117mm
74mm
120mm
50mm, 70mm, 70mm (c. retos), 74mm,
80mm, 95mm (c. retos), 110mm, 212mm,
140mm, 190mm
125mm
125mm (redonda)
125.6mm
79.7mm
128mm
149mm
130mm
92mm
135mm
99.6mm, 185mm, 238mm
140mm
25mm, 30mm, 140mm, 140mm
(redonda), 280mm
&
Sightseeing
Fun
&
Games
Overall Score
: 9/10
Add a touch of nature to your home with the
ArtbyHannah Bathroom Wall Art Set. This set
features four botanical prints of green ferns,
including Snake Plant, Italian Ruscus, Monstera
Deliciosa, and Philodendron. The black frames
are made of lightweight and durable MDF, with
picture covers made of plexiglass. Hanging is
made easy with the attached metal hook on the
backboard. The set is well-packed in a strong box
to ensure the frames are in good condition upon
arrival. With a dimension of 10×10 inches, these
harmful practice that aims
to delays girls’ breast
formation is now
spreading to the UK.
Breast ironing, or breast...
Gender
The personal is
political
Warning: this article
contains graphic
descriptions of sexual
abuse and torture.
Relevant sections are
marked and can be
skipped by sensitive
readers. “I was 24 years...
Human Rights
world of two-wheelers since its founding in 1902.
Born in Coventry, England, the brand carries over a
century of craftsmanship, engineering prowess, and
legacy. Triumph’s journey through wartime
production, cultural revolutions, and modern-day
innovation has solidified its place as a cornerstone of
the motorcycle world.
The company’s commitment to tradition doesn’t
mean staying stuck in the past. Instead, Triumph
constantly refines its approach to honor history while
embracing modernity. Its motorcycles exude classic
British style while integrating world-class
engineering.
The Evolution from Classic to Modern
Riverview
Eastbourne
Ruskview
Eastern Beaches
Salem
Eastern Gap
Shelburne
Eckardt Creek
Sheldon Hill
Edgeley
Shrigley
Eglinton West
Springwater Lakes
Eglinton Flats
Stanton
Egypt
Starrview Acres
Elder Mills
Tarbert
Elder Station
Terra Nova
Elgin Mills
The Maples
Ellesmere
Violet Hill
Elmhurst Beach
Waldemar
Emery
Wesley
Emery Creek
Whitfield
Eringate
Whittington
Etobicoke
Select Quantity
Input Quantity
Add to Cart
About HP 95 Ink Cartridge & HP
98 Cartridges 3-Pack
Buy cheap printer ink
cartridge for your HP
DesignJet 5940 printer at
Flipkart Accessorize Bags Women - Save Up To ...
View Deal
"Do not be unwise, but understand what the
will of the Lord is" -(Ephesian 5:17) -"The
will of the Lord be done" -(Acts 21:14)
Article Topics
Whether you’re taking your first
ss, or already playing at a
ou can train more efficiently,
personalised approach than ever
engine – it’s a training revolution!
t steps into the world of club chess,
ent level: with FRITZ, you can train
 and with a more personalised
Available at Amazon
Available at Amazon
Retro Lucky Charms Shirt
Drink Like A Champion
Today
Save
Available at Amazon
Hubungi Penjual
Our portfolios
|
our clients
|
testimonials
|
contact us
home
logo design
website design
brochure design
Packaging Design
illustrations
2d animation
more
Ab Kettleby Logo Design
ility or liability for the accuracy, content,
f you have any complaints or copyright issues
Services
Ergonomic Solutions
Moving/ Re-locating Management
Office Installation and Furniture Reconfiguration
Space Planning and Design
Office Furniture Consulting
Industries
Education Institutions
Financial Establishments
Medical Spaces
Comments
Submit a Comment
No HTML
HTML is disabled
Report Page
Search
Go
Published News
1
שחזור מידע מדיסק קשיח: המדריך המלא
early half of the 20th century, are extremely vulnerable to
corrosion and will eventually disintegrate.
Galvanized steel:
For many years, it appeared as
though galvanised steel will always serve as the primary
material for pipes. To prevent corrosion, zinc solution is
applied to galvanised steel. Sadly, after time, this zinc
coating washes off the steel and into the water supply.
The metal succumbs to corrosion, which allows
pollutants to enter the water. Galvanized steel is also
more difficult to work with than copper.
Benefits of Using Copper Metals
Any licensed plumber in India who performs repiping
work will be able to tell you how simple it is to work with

# # # # #

#### [Your task]
The lines to quote run from the one containing "Submit a Comment" through the final line of the material above; please give them exactly, both ends included, and nothing else.

#### [Answer area]
Submit a Comment
No HTML
HTML is disabled
Report Page
Search
Go
Published News
1
שחזור מידע מדיסק קשיח: המדריך המלא
early half of the 20th century, are extremely vulnerable to
corrosion and will eventually disintegrate.
Galvanized steel:
For many years, it appeared as
though galvanised steel will always serve as the primary
material for pipes. To prevent corrosion, zinc solution is
applied to galvanised steel. Sadly, after time, this zinc
coating washes off the steel and into the water supply.
The metal succumbs to corrosion, which allows
pollutants to enter the water. Galvanized steel is also
more difficult to work with than copper.
Benefits of Using Copper Metals
Any licensed plumber in India who performs repiping
work will be able to tell you how simple it is to work with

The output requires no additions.